Antes que seja tarde
Por
isso, os pais e a escola devem interferir e dar a devida atenção ao
problema. Alguns pais ficam indiferentes e consideram o comportamento
dos filhos algo normal, mas eles não devem se enganar – principalmente
porque agressões físicas e emocionais constantes podem ter efeitos
fatais. “A vítima de bullying pode se sentir tão desprezada a ponto de
ter ideias suicidas”, diz Ivan Capellato. Foi o que Casey confessou em entrevista concedida a um canal de TV australiano. “Além disso, existe também o risco deles desenvolverem doenças autoimunes”, completa.
Procurar
a escola é o primeiro passo. Segundo Mendonça, depois de acolher e
ouvir o filho com atenção, os pais devem exigir uma investigação
cuidadosa feita por professores e coordenadores. É essencial estar
sempre a par do que acontece na sala de aula, na hora do recreio e nos
corredores, assim como manter contato com outros pais, para ajudar a
tomar uma atitude caso algo aconteça. Afinal, a vida escolar da criança
vai além das notas boas ou ruins. “Os pais costumam deixar os filhos na
escola, ir trabalhar e esquecer, mas é preciso colocar o tema em
discussão”, diz Ivan.
Para
a terapeuta Cássia, o trabalho de prevenção ao bullying começa em casa,
com a educação das crianças para um melhor entendimento das relações
humanas. “Eles precisam aprender a conversar e a conciliar diferenças”,
recomenda.
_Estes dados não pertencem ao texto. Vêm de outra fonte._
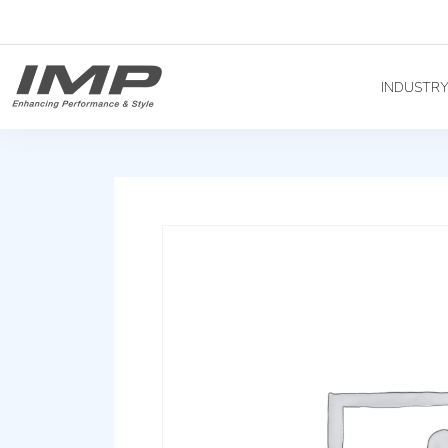
INDUSTR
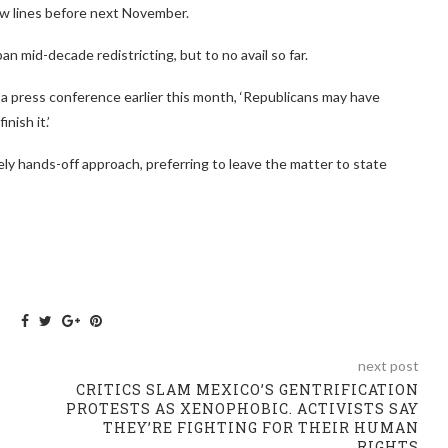
new lines before next November.
n mid-decade redistricting, but to no avail so far.
a press conference earlier this month, ‘Republicans may have
nish it.’
ely hands-off approach, preferring to leave the matter to state
next post
CRITICS SLAM MEXICO’S GENTRIFICATION
PROTESTS AS XENOPHOBIC. ACTIVISTS SAY
THEY’RE FIGHTING FOR THEIR HUMAN
RIGHTS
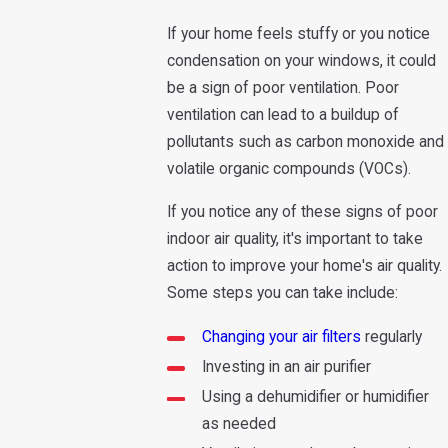
If your home feels stuffy or you notice
condensation on your windows, it could
be a sign of poor ventilation. Poor
ventilation can lead to a buildup of
pollutants such as carbon monoxide and
volatile organic compounds (VOCs).
If you notice any of these signs of poor
indoor air quality, it's important to take
action to improve your home's air quality.
Some steps you can take include:
Changing your air filters
regularly
Investing in an air purifier
Using a dehumidifier or humidifier
as needed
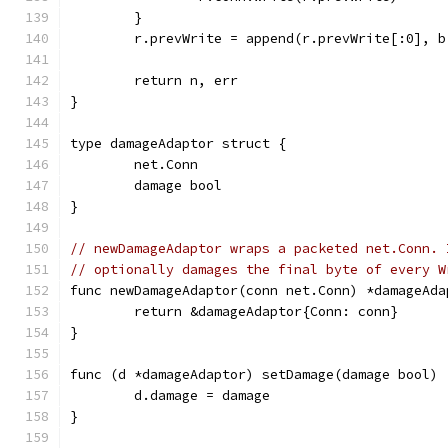
	}
	r.prevWrite = append(r.prevWrite[:0], b
	return n, err
}
type damageAdaptor struct {
	net.Conn
	damage bool
}
// newDamageAdaptor wraps a packeted net.Conn. 
// optionally damages the final byte of every W
func newDamageAdaptor(conn net.Conn) *damageAda
	return &damageAdaptor{Conn: conn}
}
func (d *damageAdaptor) setDamage(damage bool) 
	d.damage = damage
}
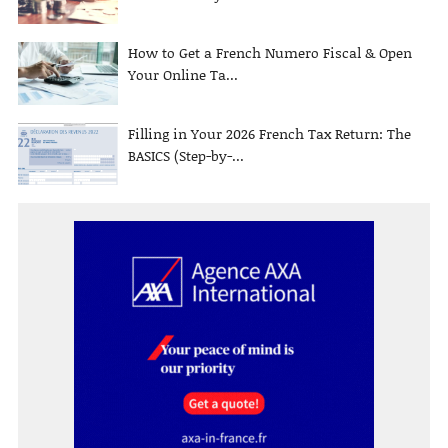
How to Get a French Numero Fiscal & Open
Your Online Ta...
Filling in Your 2026 French Tax Return: The
BASICS (Step-by-...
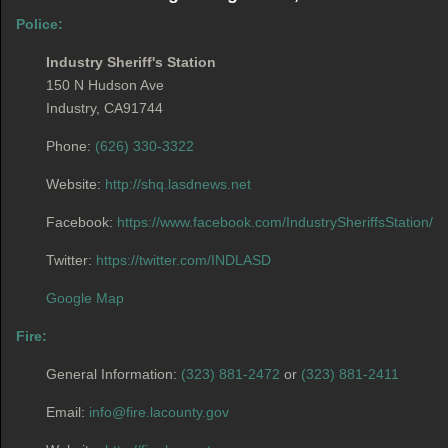
Police:
Industry Sheriff's Station
150 N Hudson Ave
Industry, CA91744
Phone:
(626) 330-3322
Website:
http://shq.lasdnews.net
Facebook:
https://www.facebook.com/IndustrySheriffsStation/
Twitter:
https://twitter.com/INDLASD
Google Map
Fire:
General Information:
(323) 881-2472
or
(323) 881-2411
Email:
info@fire.lacounty.gov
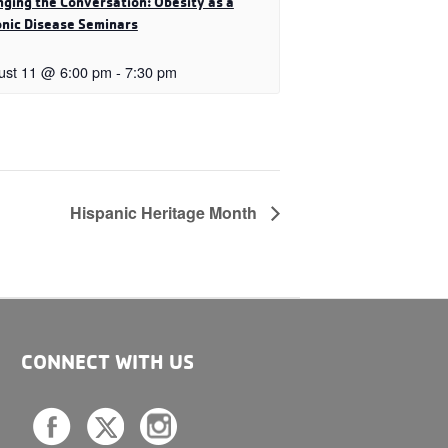
ging the Conversation: Obesity as a
nic Disease Seminars
ust 11 @ 6:00 pm
-
7:30 pm
Hispanic Heritage Month
CONNECT WITH US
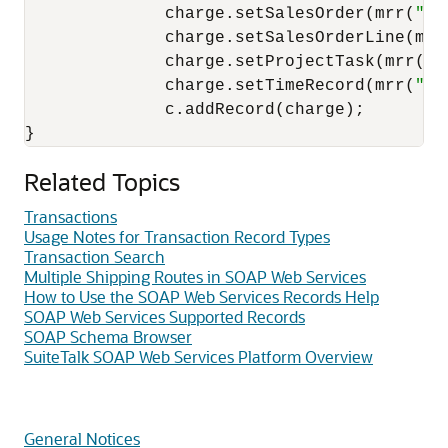
              charge.setSalesOrder(mrr(
"16
              charge.setSalesOrderLine(mrr
              charge.setProjectTask(mrr(
"3
              charge.setTimeRecord(mrr(
"3"
              c.addRecord(charge); 

Related Topics
Transactions
Usage Notes for Transaction Record Types
Transaction Search
Multiple Shipping Routes in SOAP Web Services
How to Use the SOAP Web Services Records Help
SOAP Web Services Supported Records
SOAP Schema Browser
SuiteTalk SOAP Web Services Platform Overview
General Notices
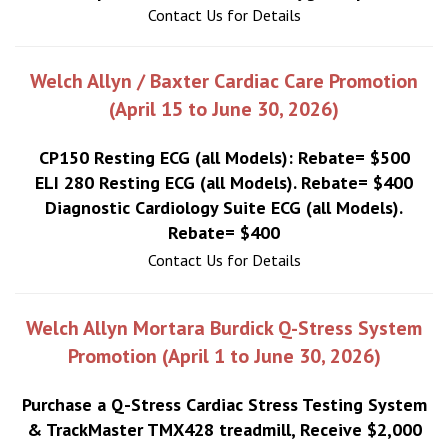
Contact Us for Details
Welch Allyn / Baxter Cardiac Care Promotion
(April 15 to June 30, 2026)
CP150 Resting ECG (all Models): Rebate= $500
ELI 280 Resting ECG (all Models). Rebate= $400
Diagnostic Cardiology Suite ECG (all Models).
Rebate= $400
Contact Us for Details
Welch Allyn Mortara Burdick Q-Stress System
Promotion (April 1 to June 30, 2026)
Purchase a Q-Stress Cardiac Stress Testing System
& TrackMaster TMX428 treadmill, Receive $2,000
Além disso, é preciso prestar atenção em todos os detalhes da
vida acadêmica, principalmente no círculo social da criança e nos
sentimentos dela em relação à escola. “Precisa haver uma participação
maior dos pais na vida emocional e social dos filhos”, defende João
David. Portanto, manter a curiosidade diante da vida da criança é essencial. Afinal, quanto mais isolado e sozinho ele estiver, mais alvo fácil ele se torna.
Segundo
João David, o bullying se alimenta do silêncio. O elemento-chave capaz
de livrar Casey do tormento foi exatamente o barulho ao redor do
acontecimento. O vídeo possibilitou uma mudança histórica na vida do
menino – e não só dele. Por trás de cada história de bullying, não há
apenas a criança que está sofrendo: “Tem também o autor da agressão, uma
criança insegura, com necessidade de reconhecimento social”, diz ele.
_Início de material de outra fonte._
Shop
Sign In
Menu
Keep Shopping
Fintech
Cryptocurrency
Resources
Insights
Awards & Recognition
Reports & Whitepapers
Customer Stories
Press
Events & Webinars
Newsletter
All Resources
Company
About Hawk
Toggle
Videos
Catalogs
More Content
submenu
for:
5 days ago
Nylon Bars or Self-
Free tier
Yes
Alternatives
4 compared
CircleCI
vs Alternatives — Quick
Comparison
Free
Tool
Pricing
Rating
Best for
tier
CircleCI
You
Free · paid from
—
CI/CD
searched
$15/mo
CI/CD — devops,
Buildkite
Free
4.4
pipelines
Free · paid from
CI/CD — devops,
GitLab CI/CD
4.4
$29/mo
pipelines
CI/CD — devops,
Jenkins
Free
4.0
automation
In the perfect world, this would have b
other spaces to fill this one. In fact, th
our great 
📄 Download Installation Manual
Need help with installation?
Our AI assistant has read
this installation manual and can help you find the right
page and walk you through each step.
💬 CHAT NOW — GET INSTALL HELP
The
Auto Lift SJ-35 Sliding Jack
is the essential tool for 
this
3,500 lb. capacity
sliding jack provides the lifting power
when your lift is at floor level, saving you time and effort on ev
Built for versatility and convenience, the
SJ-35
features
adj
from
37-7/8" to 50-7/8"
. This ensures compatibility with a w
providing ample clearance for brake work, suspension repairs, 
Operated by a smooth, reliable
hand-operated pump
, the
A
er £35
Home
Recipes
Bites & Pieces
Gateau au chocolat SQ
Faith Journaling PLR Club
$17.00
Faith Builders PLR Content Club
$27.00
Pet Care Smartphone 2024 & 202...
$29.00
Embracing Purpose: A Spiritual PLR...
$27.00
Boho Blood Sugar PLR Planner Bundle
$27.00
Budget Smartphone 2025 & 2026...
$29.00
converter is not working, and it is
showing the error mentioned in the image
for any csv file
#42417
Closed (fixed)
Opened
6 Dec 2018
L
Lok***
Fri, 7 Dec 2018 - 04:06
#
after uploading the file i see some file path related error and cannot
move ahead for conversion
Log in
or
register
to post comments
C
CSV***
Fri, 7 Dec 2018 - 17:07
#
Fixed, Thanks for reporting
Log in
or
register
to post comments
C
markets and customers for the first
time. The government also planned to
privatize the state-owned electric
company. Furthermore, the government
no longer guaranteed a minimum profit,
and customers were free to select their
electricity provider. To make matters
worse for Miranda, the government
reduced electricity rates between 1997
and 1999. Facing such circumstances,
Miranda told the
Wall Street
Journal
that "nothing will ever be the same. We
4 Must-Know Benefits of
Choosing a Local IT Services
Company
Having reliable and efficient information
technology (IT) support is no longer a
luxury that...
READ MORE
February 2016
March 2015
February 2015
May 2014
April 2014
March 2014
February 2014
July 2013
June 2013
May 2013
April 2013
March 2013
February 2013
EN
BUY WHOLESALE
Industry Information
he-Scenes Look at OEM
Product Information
“O que acontece com essas famílias de crianças que precisam usar a
violência para poder se sentir alguém?”.
Marcas permanentes
Içami
Tiba concorda. Assim como a vítima tem a autoestima afetada, o agressor
se utiliza da valentia como substituição de uma autoestima que ele não
tem. “Os pais do agressor devem cuidar do filho tanto quanto os pais de
quem é agredido. O problemático mesmo é o agressor”, diz o psiquiatra
(leia mais sobre como lidar com um filho que pratica bullying).
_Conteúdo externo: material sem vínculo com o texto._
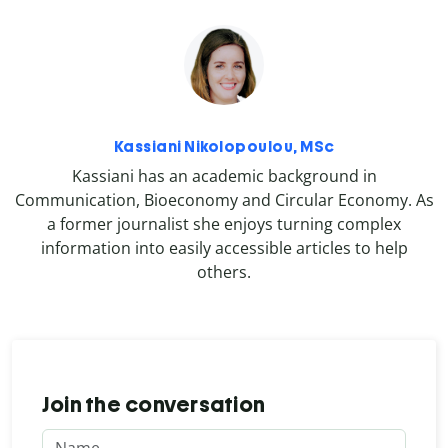
Kassiani Nikolopoulou, MSc
Kassiani has an academic background in
Communication, Bioeconomy and Circular Economy. As
a former journalist she enjoys turning complex
information into easily accessible articles to help
others.
Join the conversation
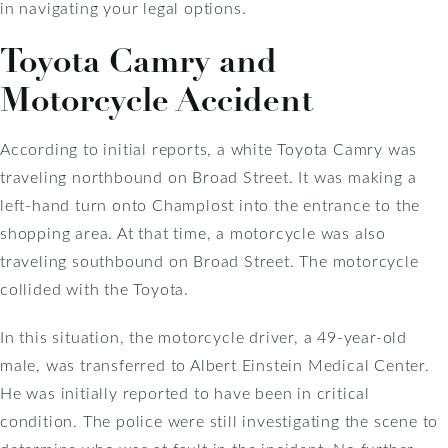
in navigating your legal options.
Toyota Camry and
Motorcycle Accident
According to initial reports, a white Toyota Camry was
traveling northbound on Broad Street. It was making a
left-hand turn onto Champlost into the entrance to the
shopping area. At that time, a motorcycle was also
traveling southbound on Broad Street. The motorcycle
collided with the Toyota.
In this situation, the motorcycle driver, a 49-year-old
male, was transferred to Albert Einstein Medical Center.
He was initially reported to have been in critical
condition. The police were still investigating the scene to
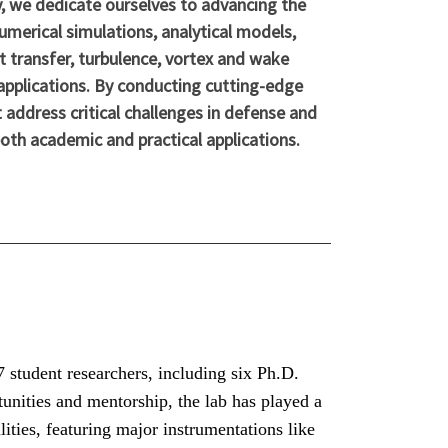
, we dedicate ourselves to advancing the
umerical simulations, analytical models,
t transfer, turbulence, vortex and wake
applications. By conducting cutting-edge
 address critical challenges in defense and
both academic and practical applications.
student researchers, including six Ph.D.
unities and mentorship, the lab has played a
lities, featuring major instrumentations like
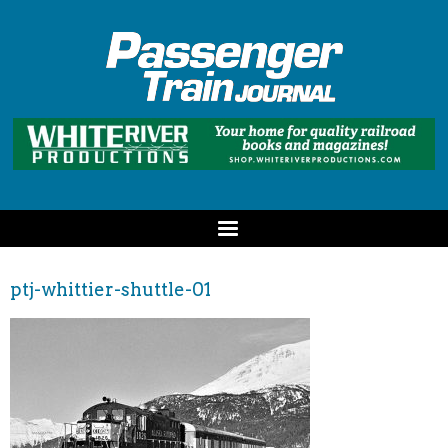
ptj-whittier-shuttle-01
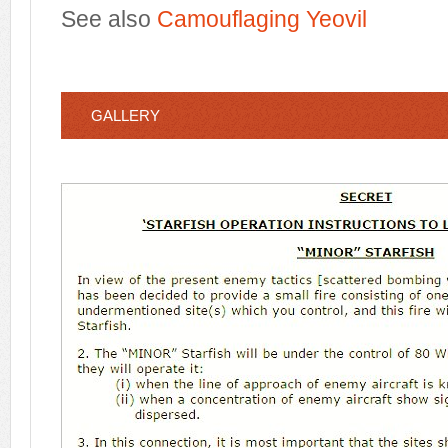
See also
Camouflaging Yeovil
GALLERY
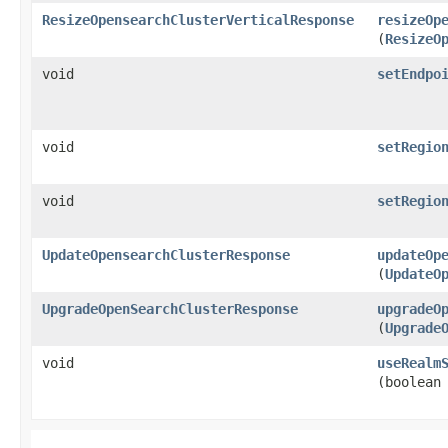
ResizeOpensearchClusterVerticalResponse
resizeOp
(
ResizeO
void
setEndpo
void
setRegio
void
setRegio
UpdateOpensearchClusterResponse
updateOp
(
UpdateO
UpgradeOpenSearchClusterResponse
upgradeO
(
Upgrade
void
useRealm
(boolean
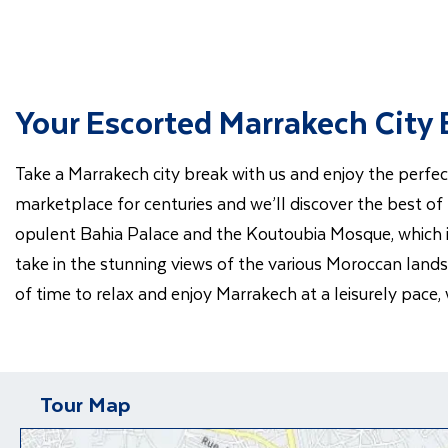
Your Escorted Marrakech City
Take a Marrakech city break with us and enjoy the perfec
marketplace for centuries and we’ll discover the best of
opulent Bahia Palace and the Koutoubia Mosque, which is
take in the stunning views of the various Moroccan lands
of time to relax and enjoy Marrakech at a leisurely pace,
Tour Map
O que não pode é deixar passar. De acordo com o psicoterapeuta Ivan,
ambas as crianças precisam perceber o interesse dos pais por seus
problemas. “Elas devem sentir que são queridas, que os pais tomaram
providências”, explica.
Por
sua vez, a escola deve manter uma discussão constante e aberta sobre o
bullying e mostrar seus mecanismos às crianças a fim de evitar a prática
entre os alunos. “As sequelas do problema são muito graves”, diz Ivan
Capelatto. E as consequências do bullying para as vítimas podem durar a
vida inteira. Além da autoestima baixa, pode haver isolamento social e
timidez excessiva. Segundo Cássia, sintomas físicos podem persistir até a
vida adulta – como gastrite, desmaio ou sudorese – quando, por algum
contratempo, as memórias e sentimentos da infância vêm à tona. “São
efeitos que mexem com a identidade da pessoa e ela sempre vai ter medo
de que aquilo volte a acontecer”, diz João David.